REQUIRED ACTION
A word-for-word copy of the entries, with images excluded, is the expected answer.

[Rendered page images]
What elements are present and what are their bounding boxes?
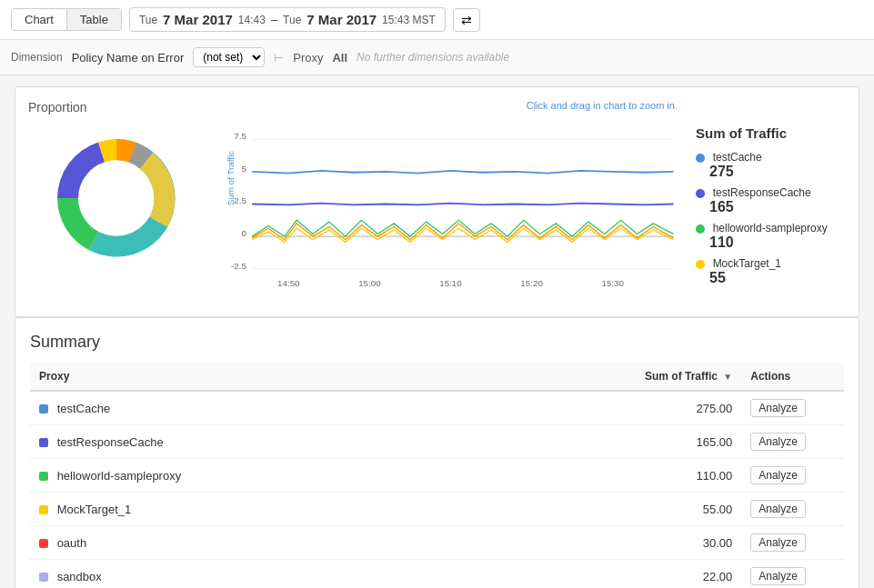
svg-text:7.5: 7.5 (234, 131, 246, 141)
dimension-value: Policy Name on Error (72, 51, 185, 65)
table-row: testResponseCache 165.00 Analyze (30, 425, 844, 459)
analyze-button[interactable]: Analyze (750, 533, 806, 552)
actions-header: Actions (741, 363, 844, 391)
summary-section: Summary Proxy Sum of Traffic ▼ Actions t… (15, 317, 859, 588)
table-row: oauth 30.00 Analyze (30, 526, 844, 560)
legend-item-helloworld: helloworld-sampleproxy 110 (696, 221, 846, 251)
legend-dot-helloworld (696, 224, 705, 234)
proxy-color-dot (39, 539, 48, 548)
actions-cell: Analyze (741, 425, 844, 459)
proxy-color-dot (39, 404, 48, 414)
svg-text:-2.5: -2.5 (231, 261, 246, 271)
svg-text:15:30: 15:30 (601, 278, 624, 288)
line-chart-svg[interactable]: 7.5 5 2.5 0 -2.5 Sum of Traffic 14:50 15… (224, 115, 678, 301)
start-time: 14:43 (238, 14, 266, 26)
refresh-button[interactable]: ⇄ (453, 8, 480, 32)
proxy-cell: MockTarget_1 (30, 493, 487, 526)
legend-value-mocktarget1: 55 (709, 270, 846, 286)
traffic-cell: 22.00 (487, 560, 741, 589)
analyze-button[interactable]: Analyze (750, 399, 806, 417)
table-header-row: Proxy Sum of Traffic ▼ Actions (30, 363, 844, 391)
analyze-button[interactable]: Analyze (750, 500, 806, 518)
legend-value-testcache: 275 (709, 164, 846, 180)
legend-section: Sum of Traffic testCache 275 testRespons… (696, 100, 846, 304)
no-dimensions-text: No further dimensions available (357, 51, 509, 64)
legend-dot-mocktarget1 (696, 260, 705, 269)
proxy-name: testResponseCache (57, 435, 164, 449)
chart-tab[interactable]: Chart (12, 9, 67, 30)
legend-name-testresponsecache: testResponseCache (713, 186, 811, 199)
proportion-title: Proportion (28, 100, 206, 115)
dimension-select[interactable]: (not set) (193, 47, 265, 67)
traffic-cell: 30.00 (487, 526, 741, 560)
actions-cell: Analyze (741, 459, 844, 493)
table-row: helloworld-sampleproxy 110.00 Analyze (30, 459, 844, 493)
legend-name-testcache: testCache (713, 151, 762, 164)
table-row: MockTarget_1 55.00 Analyze (30, 493, 844, 526)
summary-table: Proxy Sum of Traffic ▼ Actions testCache… (30, 363, 844, 588)
svg-text:5: 5 (241, 164, 246, 174)
svg-text:2.5: 2.5 (234, 195, 246, 205)
start-date: 7 Mar 2017 (163, 12, 233, 27)
legend-value-helloworld: 110 (709, 234, 846, 251)
legend-name-mocktarget1: MockTarget_1 (713, 257, 781, 270)
legend-name-helloworld: helloworld-sampleproxy (713, 222, 828, 234)
line-chart-section: Click and drag in chart to zoom in. 7.5 … (224, 100, 678, 304)
summary-title: Summary (30, 333, 844, 352)
proxy-filter[interactable]: Proxy (293, 51, 323, 65)
chart-area: Proportion (28, 100, 846, 304)
filter-separator: ⊢ (274, 51, 284, 65)
legend-dot-testcache (696, 154, 705, 163)
proxy-color-dot (39, 573, 48, 582)
legend-title: Sum of Traffic (696, 125, 846, 141)
svg-text:15:10: 15:10 (439, 278, 462, 288)
proxy-name: sandbox (57, 570, 102, 583)
proportion-section: Proportion (28, 100, 206, 304)
traffic-header[interactable]: Sum of Traffic ▼ (487, 363, 741, 391)
table-row: sandbox 22.00 Analyze (30, 560, 844, 589)
svg-text:15:20: 15:20 (520, 278, 543, 288)
proxy-name: helloworld-sampleproxy (57, 469, 182, 483)
traffic-cell: 165.00 (487, 425, 741, 459)
svg-text:Sum of Traffic: Sum of Traffic (226, 151, 236, 205)
proxy-cell: oauth (30, 526, 487, 560)
traffic-cell: 55.00 (487, 493, 741, 526)
legend-dot-testresponsecache (696, 189, 705, 198)
analyze-button[interactable]: Analyze (750, 433, 806, 451)
legend-value-testresponsecache: 165 (709, 199, 846, 215)
table-tab[interactable]: Table (67, 9, 121, 30)
svg-point-0 (82, 164, 151, 233)
proxy-name: oauth (57, 536, 87, 550)
end-date: 7 Mar 2017 (306, 12, 377, 27)
sort-arrow: ▼ (723, 372, 732, 382)
svg-text:14:50: 14:50 (277, 278, 300, 288)
actions-cell: Analyze (741, 493, 844, 526)
top-bar: Chart Table Tue 7 Mar 2017 14:43 – Tue 7… (0, 0, 874, 40)
view-tabs: Chart Table (11, 8, 122, 31)
donut-chart (42, 124, 192, 274)
actions-cell: Analyze (741, 560, 844, 589)
analyze-button[interactable]: Analyze (750, 567, 806, 585)
proxy-color-dot (39, 472, 48, 481)
proxy-cell: testCache (30, 391, 487, 425)
analyze-button[interactable]: Analyze (750, 466, 806, 484)
proxy-header: Proxy (30, 363, 487, 391)
end-day: Tue (283, 14, 301, 26)
start-day: Tue (139, 14, 157, 26)
traffic-cell: 275.00 (487, 391, 741, 425)
traffic-cell: 110.00 (487, 459, 741, 493)
proxy-color-dot (39, 505, 48, 514)
legend-item-mocktarget1: MockTarget_1 55 (696, 256, 846, 286)
legend-item-testresponsecache: testResponseCache 165 (696, 185, 846, 215)
proxy-name: testCache (57, 402, 111, 415)
all-filter[interactable]: All (332, 51, 347, 65)
proxy-cell: sandbox (30, 560, 487, 589)
proxy-cell: helloworld-sampleproxy (30, 459, 487, 493)
end-time: 15:43 MST (382, 14, 436, 26)
proxy-cell: testResponseCache (30, 425, 487, 459)
table-row: testCache 275.00 Analyze (30, 391, 844, 425)
proxy-color-dot (39, 438, 48, 447)
date-range-picker[interactable]: Tue 7 Mar 2017 14:43 – Tue 7 Mar 2017 15… (129, 7, 446, 32)
actions-cell: Analyze (741, 391, 844, 425)
proxy-name: MockTarget_1 (57, 503, 132, 516)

THE ANSWER
What elements are present and what are their bounding boxes?
svg-text:7.5: 7.5 (234, 131, 246, 141)
dimension-value: Policy Name on Error (72, 51, 185, 65)
table-row: testResponseCache 165.00 Analyze (30, 425, 844, 459)
analyze-button[interactable]: Analyze (750, 533, 806, 552)
actions-header: Actions (741, 363, 844, 391)
summary-section: Summary Proxy Sum of Traffic ▼ Actions t… (15, 317, 859, 588)
table-row: oauth 30.00 Analyze (30, 526, 844, 560)
legend-item-helloworld: helloworld-sampleproxy 110 (696, 221, 846, 251)
legend-dot-helloworld (696, 224, 705, 234)
proxy-color-dot (39, 539, 48, 548)
actions-cell: Analyze (741, 425, 844, 459)
proxy-color-dot (39, 404, 48, 414)
svg-text:-2.5: -2.5 (231, 261, 246, 271)
svg-text:15:30: 15:30 (601, 278, 624, 288)
line-chart-svg[interactable]: 7.5 5 2.5 0 -2.5 Sum of Traffic 14:50 15… (224, 115, 678, 301)
start-time: 14:43 (238, 14, 266, 26)
refresh-button[interactable]: ⇄ (453, 8, 480, 32)
proxy-cell: MockTarget_1 (30, 493, 487, 526)
legend-value-mocktarget1: 55 (709, 270, 846, 286)
traffic-cell: 22.00 (487, 560, 741, 589)
analyze-button[interactable]: Analyze (750, 399, 806, 417)
table-header-row: Proxy Sum of Traffic ▼ Actions (30, 363, 844, 391)
analyze-button[interactable]: Analyze (750, 500, 806, 518)
legend-value-testcache: 275 (709, 164, 846, 180)
legend-section: Sum of Traffic testCache 275 testRespons… (696, 100, 846, 304)
no-dimensions-text: No further dimensions available (357, 51, 509, 64)
legend-dot-mocktarget1 (696, 260, 705, 269)
proxy-name: testResponseCache (57, 435, 164, 449)
chart-tab[interactable]: Chart (12, 9, 67, 30)
legend-name-testresponsecache: testResponseCache (713, 186, 811, 199)
proportion-title: Proportion (28, 100, 206, 115)
dimension-select[interactable]: (not set) (193, 47, 265, 67)
traffic-cell: 30.00 (487, 526, 741, 560)
actions-cell: Analyze (741, 459, 844, 493)
table-row: helloworld-sampleproxy 110.00 Analyze (30, 459, 844, 493)
legend-name-testcache: testCache (713, 151, 762, 164)
table-row: MockTarget_1 55.00 Analyze (30, 493, 844, 526)
summary-table: Proxy Sum of Traffic ▼ Actions testCache… (30, 363, 844, 588)
svg-text:5: 5 (241, 164, 246, 174)
svg-text:2.5: 2.5 (234, 195, 246, 205)
start-date: 7 Mar 2017 (163, 12, 233, 27)
legend-value-helloworld: 110 (709, 234, 846, 251)
legend-name-mocktarget1: MockTarget_1 (713, 257, 781, 270)
legend-name-helloworld: helloworld-sampleproxy (713, 222, 828, 234)
line-chart-section: Click and drag in chart to zoom in. 7.5 … (224, 100, 678, 304)
summary-title: Summary (30, 333, 844, 352)
proxy-filter[interactable]: Proxy (293, 51, 323, 65)
chart-area: Proportion (28, 100, 846, 304)
filter-separator: ⊢ (274, 51, 284, 65)
legend-dot-testcache (696, 154, 705, 163)
proxy-color-dot (39, 573, 48, 582)
legend-title: Sum of Traffic (696, 125, 846, 141)
svg-text:15:10: 15:10 (439, 278, 462, 288)
proxy-name: sandbox (57, 570, 102, 583)
proportion-section: Proportion (28, 100, 206, 304)
traffic-header[interactable]: Sum of Traffic ▼ (487, 363, 741, 391)
table-row: sandbox 22.00 Analyze (30, 560, 844, 589)
svg-text:15:20: 15:20 (520, 278, 543, 288)
proxy-name: helloworld-sampleproxy (57, 469, 182, 483)
traffic-cell: 165.00 (487, 425, 741, 459)
svg-text:Sum of Traffic: Sum of Traffic (226, 151, 236, 205)
proxy-cell: oauth (30, 526, 487, 560)
traffic-cell: 55.00 (487, 493, 741, 526)
legend-dot-testresponsecache (696, 189, 705, 198)
analyze-button[interactable]: Analyze (750, 433, 806, 451)
legend-value-testresponsecache: 165 (709, 199, 846, 215)
table-tab[interactable]: Table (67, 9, 121, 30)
svg-point-0 (82, 164, 151, 233)
proxy-name: oauth (57, 536, 87, 550)
end-date: 7 Mar 2017 (306, 12, 377, 27)
sort-arrow: ▼ (723, 372, 732, 382)
svg-text:14:50: 14:50 (277, 278, 300, 288)
actions-cell: Analyze (741, 493, 844, 526)
top-bar: Chart Table Tue 7 Mar 2017 14:43 – Tue 7… (0, 0, 874, 40)
view-tabs: Chart Table (11, 8, 122, 31)
donut-chart (42, 124, 192, 274)
actions-cell: Analyze (741, 560, 844, 589)
analyze-button[interactable]: Analyze (750, 567, 806, 585)
proxy-color-dot (39, 472, 48, 481)
proxy-cell: testCache (30, 391, 487, 425)
analyze-button[interactable]: Analyze (750, 466, 806, 484)
proxy-header: Proxy (30, 363, 487, 391)
end-day: Tue (283, 14, 301, 26)
start-day: Tue (139, 14, 157, 26)
traffic-cell: 275.00 (487, 391, 741, 425)
traffic-cell: 110.00 (487, 459, 741, 493)
proxy-color-dot (39, 505, 48, 514)
legend-item-mocktarget1: MockTarget_1 55 (696, 256, 846, 286)
legend-item-testresponsecache: testResponseCache 165 (696, 185, 846, 215)
proxy-name: testCache (57, 402, 111, 415)
all-filter[interactable]: All (332, 51, 347, 65)
proxy-cell: sandbox (30, 560, 487, 589)
proxy-cell: helloworld-sampleproxy (30, 459, 487, 493)
end-time: 15:43 MST (382, 14, 436, 26)
proxy-cell: testResponseCache (30, 425, 487, 459)
table-row: testCache 275.00 Analyze (30, 391, 844, 425)
proxy-color-dot (39, 438, 48, 447)
date-range-picker[interactable]: Tue 7 Mar 2017 14:43 – Tue 7 Mar 2017 15… (129, 7, 446, 32)
actions-cell: Analyze (741, 391, 844, 425)
proxy-name: MockTarget_1 (57, 503, 132, 516)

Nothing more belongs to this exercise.